The compliance professionals who survive will work with these tools, rather than clinging to Excel spreadsheets.
The Geopolitical Proxy War
Cloud compliance has become a proxy war between nations. The EU uses the GDPR to counter American tech dominance. The US CLOUD Act prioritises national security over data sovereignty. China builds its own internet. Russia demands data localisation. The Middle East adds country-specific sovereignty norms.
Meanwhile, your company wants to sell globally without legal consequences. I am seeing companies go back to the drawing board to restructure entire business models to avoid certain jurisdictions because compliance or other requirements are mutually exclusive. This isn’t sustainable.
Embracing the Impossible
Here’s the liberating truth: Perfect compliance is impossible, and pretending otherwise gets you breached.
Instead of chasing 100% compliance, here’s what works:
- Pick Your Focus Areas: Focus on regulations that matter for your business
- Decision Documentation: When regulations conflict, document your risk-based choices
- Flexibility Is Key: Assume monthly regulatory changes
- Continuous Improvement: Compliance is sailing through a storm with a changing map
The Uncomfortable Future
The gap between technology and regulation is widening every day. By the time regulators understand serverless functions, we’ll face quantum computing compliance.
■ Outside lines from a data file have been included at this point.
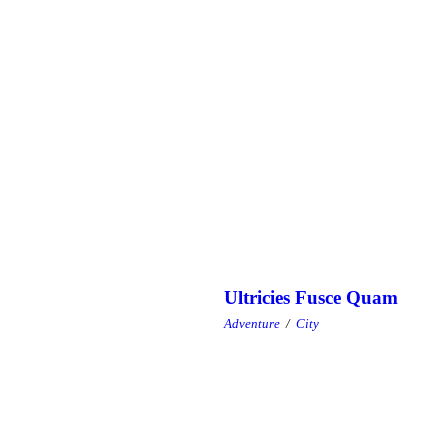
Ultricies Fusce Quam
Adventure
/
City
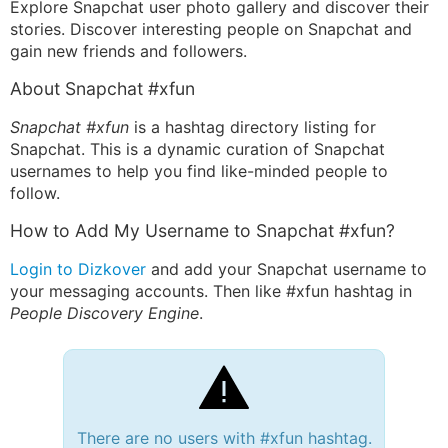
Explore Snapchat user photo gallery and discover their
stories. Discover interesting people on Snapchat and
gain new friends and followers.
About Snapchat #xfun
Snapchat #xfun
is a hashtag directory listing for
Snapchat. This is a dynamic curation of Snapchat
usernames to help you find like-minded people to
follow.
How to Add My Username to Snapchat #xfun?
Login to Dizkover
and add your Snapchat username to
your messaging accounts. Then like #xfun hashtag in
People Discovery Engine
.
There are no users with #xfun hashtag.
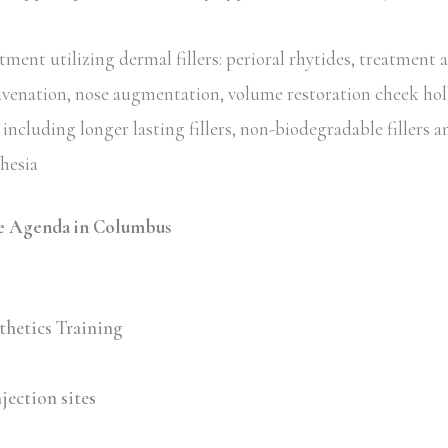
ent utilizing dermal fillers: perioral rhytides, treatment 
uvenation, nose augmentation, volume restoration cheek hol
including longer lasting fillers, non-biodegradable fillers an
thesia
e Agenda in Columbus
thetics Training
jection sites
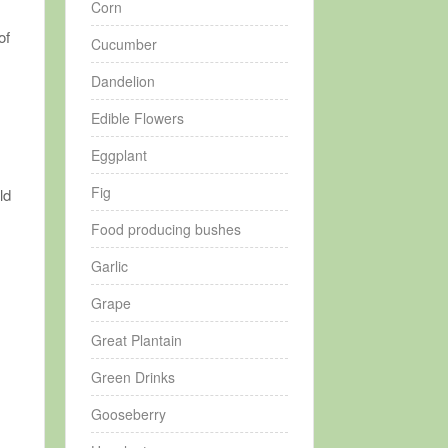
Corn
of
Cucumber
Dandelion
Edible Flowers
Eggplant
Fig
ld
Food producing bushes
Garlic
Grape
Great Plantain
Green Drinks
Gooseberry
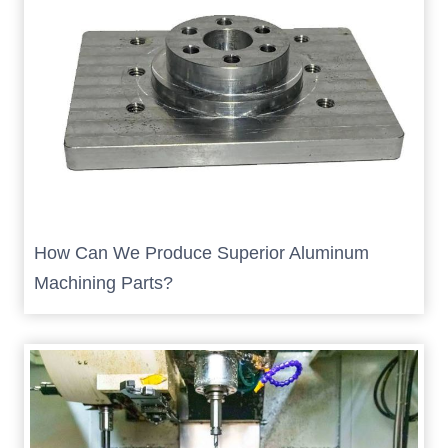
How Can We Produce Superior Aluminum
Machining Parts?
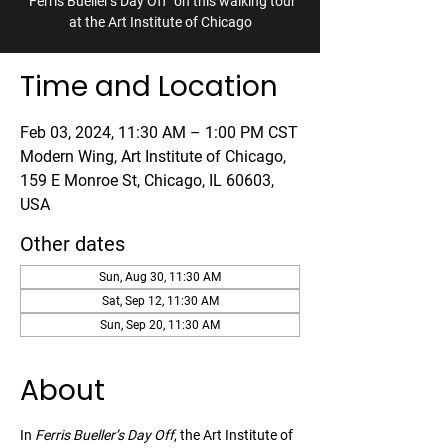
"Ferris Bueller's Day Off" on this walking tour
at the Art Institute of Chicago
Time and Location
Feb 03, 2024, 11:30 AM – 1:00 PM CST
Modern Wing, Art Institute of Chicago,
159 E Monroe St, Chicago, IL 60603,
USA
Other dates
Sun, Aug 30, 11:30 AM
Sat, Sep 12, 11:30 AM
Sun, Sep 20, 11:30 AM
About
In 
Ferris Bueller’s Day Off
, the Art Institute of 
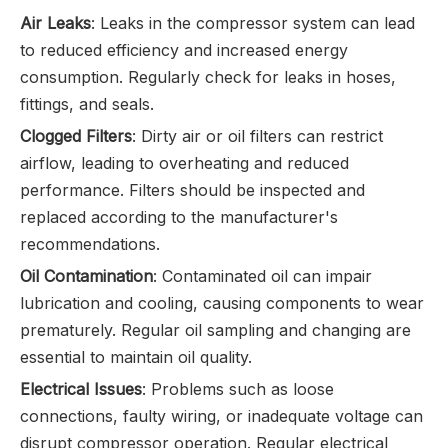
Air Leaks
: Leaks in the compressor system can lead
to reduced efficiency and increased energy
consumption. Regularly check for leaks in hoses,
fittings, and seals.
Clogged Filters
: Dirty air or oil filters can restrict
airflow, leading to overheating and reduced
performance. Filters should be inspected and
replaced according to the manufacturer's
recommendations.
Oil Contamination
: Contaminated oil can impair
lubrication and cooling, causing components to wear
prematurely. Regular oil sampling and changing are
essential to maintain oil quality.
Electrical Issues
: Problems such as loose
connections, faulty wiring, or inadequate voltage can
disrupt compressor operation. Regular electrical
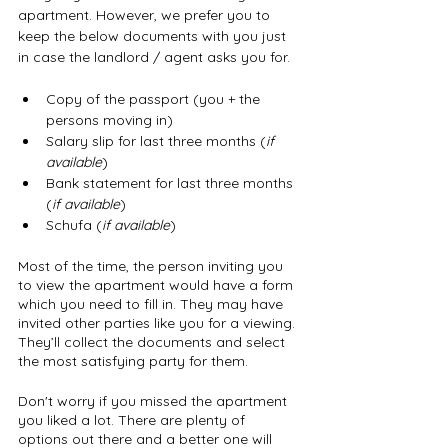
apartment. However, we prefer you to 
keep the below documents with you just 
in case the landlord / agent asks you for. 
Copy of the passport (you + the 
persons moving in)
Salary slip for last three months (
if 
available
)
Bank statement for last three months 
(
if available
)
Schufa (
if available
)
Most of the time, the person inviting you 
to view the apartment would have a form 
which you need to fill in. They may have 
invited other parties like you for a viewing. 
They’ll collect the documents and select 
the most satisfying party for them.
Don't worry if you missed the apartment 
you liked a lot. There are plenty of 
options out there and a better one will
Organisations that survive will:
- Accept unavoidable risk
- Invest in automation, not auditors
- Build security into DNA, not documentation
- Stop using last year’s framework for next year’s technology
What Now?
Stop treating compliance as separate from development. Bake it into every architectural decision, sprint planning, deployment pipeline.
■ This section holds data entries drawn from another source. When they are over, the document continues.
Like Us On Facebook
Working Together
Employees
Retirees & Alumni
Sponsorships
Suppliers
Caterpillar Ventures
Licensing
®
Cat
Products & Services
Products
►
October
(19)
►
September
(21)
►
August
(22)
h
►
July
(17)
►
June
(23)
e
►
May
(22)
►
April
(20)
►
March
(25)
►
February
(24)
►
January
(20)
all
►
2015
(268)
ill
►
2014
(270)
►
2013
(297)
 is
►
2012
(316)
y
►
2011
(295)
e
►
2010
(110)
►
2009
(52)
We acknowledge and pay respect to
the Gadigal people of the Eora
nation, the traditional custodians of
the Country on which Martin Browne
Invest in engineers’ security education over compliance certifications. A developer who understands security beats a compliance officer who doesn’t understand code.
Automate ruthlessly. Manual compliance checking means you’ve already lost.
Accept imperfect compliance. Focus on actual risk reduction, not merely completing checklists.
Prepare for non-existent regulations. Build flexible systems that are ready for whatever comes next.
The Bottom Line
Traditional compliance is dead; it just doesn’t know it yet. Organisations pursuing checkbox compliance in cloud environments are like companies that didn’t need websites in 1999.
The future belongs to those brave enough to admit old ways don’t work and smart enough to embrace continuous, automated, risk-based compliance. Everything else is expensive theater.
Your move.
P.S. – Yes, this might ruffle the feathers of the compliance community. But after watching too many “compliant” organisations get breached, I’m done being polite. The stakes are too high for security theatre.